Use PiNN with Ray Tune¶

Tune is a library for hyperparameter tuning at any scale.

We have some helpers to tune the hyperparameters with the Tune library.

A working example¶

Suppose we would like to tune the hyperparameters for say, learning rate, number of Pi blocks and the cutoff radius for a PiNet potential. We need to first declare the space we would like to search, with Tune.

from ray import tune
config = {
    'lr': tune.grid_search([3e-4, 1e-4, 3e-5]),
    'rc': tune.grid_search([3.5, 4.5, 5.0, 5.5]),
    'depth': tune.grid_search([4, 5, 6])}

Then we need to define a train_fn. Given a config it should return several objects, a model (as an estimator), the train_spec and eval_spec, and a reporter function which reports the metrics to Tune.

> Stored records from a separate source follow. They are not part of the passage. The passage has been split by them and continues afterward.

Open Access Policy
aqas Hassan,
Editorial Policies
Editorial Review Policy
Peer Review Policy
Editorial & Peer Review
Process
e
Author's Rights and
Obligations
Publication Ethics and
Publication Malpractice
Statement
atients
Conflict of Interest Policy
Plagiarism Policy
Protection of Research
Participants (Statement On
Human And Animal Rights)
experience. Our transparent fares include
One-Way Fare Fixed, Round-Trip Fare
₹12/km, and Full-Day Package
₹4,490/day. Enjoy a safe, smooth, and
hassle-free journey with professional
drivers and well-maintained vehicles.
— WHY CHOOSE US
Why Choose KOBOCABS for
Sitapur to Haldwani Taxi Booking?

The reporter should take the evaluation output as input, and return a dictionary of metrics. The naming does not matter, but note that Tune expects a reward_attr which increases during training to discriminate models, so you should define things like accuracy instead of error.

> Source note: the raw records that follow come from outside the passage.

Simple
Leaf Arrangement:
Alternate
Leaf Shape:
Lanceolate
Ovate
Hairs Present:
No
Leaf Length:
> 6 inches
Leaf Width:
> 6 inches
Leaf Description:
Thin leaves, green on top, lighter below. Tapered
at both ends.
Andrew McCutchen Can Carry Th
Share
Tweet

def train_fn(c, ckpt=None):
    import yaml, os
    import tensorflow as tf
    from pinn.io import load_tfrecord
    from pinn.models import potential_model
    # parameter builder
    params = {
        # Tune will take charge of the running path,
        # so model_dir can be a relative directory
        'model_dir': './model_dir/',
        'network': 'pinet',
        'network_params': {
            'depth': c['depth'],
            'atom_types': [1,6,7,8,9]},
        'model_params': {
            'learning_rate': c['lr'],
            'en_scale': 1}}
    # disable checkpoint cleaning, and specify report frequency
    # note we report to Tune whenever a checkpoint is saved
    config = tf.estimator.RunConfig(
        save_checkpoints_secs=300,
        keep_checkpoint_max=None,
        keep_checkpoint_every_n_hours=None)
    # Returning things
    model = potential_model(params, config=config, warm_start_from=ckpt)
    train_fn = lambda: load_tfrecord('/path/to/train.yml')
    test_fn = lambda: load_tfrecord('/path/to/test.yml')
    train_spec = tf.estimator.TrainSpec(input_fn=train_fn, max_steps=1e6)
    eval_spec = tf.estimator.EvalSpec(input_fn=test_fn)
    reporter = lambda eval_out: {'accuracy': 1./eval_out['METRICS/E_MAE']}
    return model, train_spec, eval_spec, reporter

Now you can use the TuneTrainable function to feed your train_fn to Tune as a trainable.

import ray
from pinn.utils import TuneTrainable
# Define the trainable from train_fn
trainable = TuneTrainable(train_fn)
# Start ray cluster, use all the GPUs on this machine
os.environ['CUDA_VISIBLE_DEVICES'] = '0,1,2,3,4,5'
ray.shutdown()
ray.init()
# Searching strategy of Ray Tune
search_alg = tune.suggest.BasicVariantGenerator(shuffle=True)
scheduler = tune.schedulers.HyperBandScheduler(
    time_attr='time_total_s', reward_attr='accuracy', max_t=3600)
# Run jobs with Ray tune
tune.run(trainable, name='test_tunning', config=config,
             resources_per_trial={'cpu':5, 'gpu':1},
             search_alg=search_alg, scheduler=scheduler,
             local_dir="/tmp/test_tuning",
             num_samples=2, verbose=1)

Visualizing the result¶

We have a notebook example for visualizing tuning results from Tune.

How this works¶

The TuneTrainable function is actually a general wrapper for estimators to work with Ray Tune. It runs the train and evaluate but stops the estimator whenever a checkpoint is saved and reports the metrics to Tune.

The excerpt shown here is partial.